GIVEN RECORDS >>
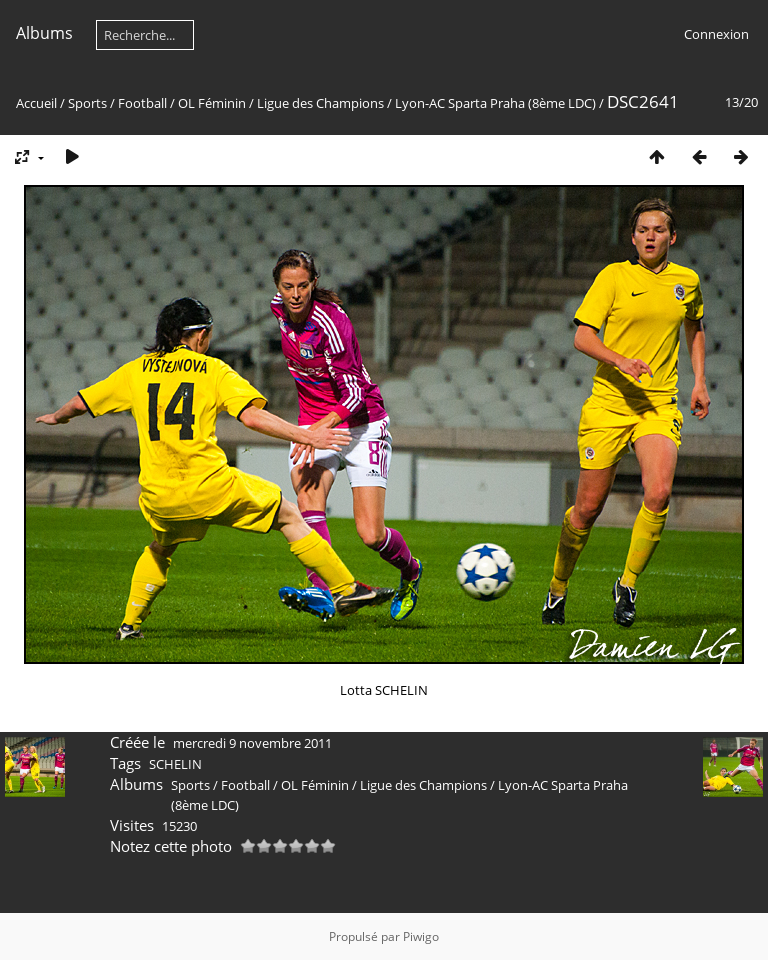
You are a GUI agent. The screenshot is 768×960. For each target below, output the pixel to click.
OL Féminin (212, 103)
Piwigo (421, 936)
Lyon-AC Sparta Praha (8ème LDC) (497, 103)
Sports (87, 103)
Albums (44, 33)
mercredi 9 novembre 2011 (252, 743)
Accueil (36, 103)
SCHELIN (175, 764)
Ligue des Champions (320, 103)
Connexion (716, 34)
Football (142, 103)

EXERCISE OBJECTIVE >> Copy out all the records exactly, excluding pictures.

WRITTEN ANSWER >>
You are a GUI agent. The screenshot is 768×960. For each target below, output the pixel to click.
OL Féminin (212, 103)
Piwigo (421, 936)
Lyon-AC Sparta Praha (8ème LDC) (497, 103)
Sports (87, 103)
Albums (44, 33)
mercredi 9 novembre 2011 (252, 743)
Accueil (36, 103)
SCHELIN (175, 764)
Ligue des Champions (320, 103)
Connexion (716, 34)
Football (142, 103)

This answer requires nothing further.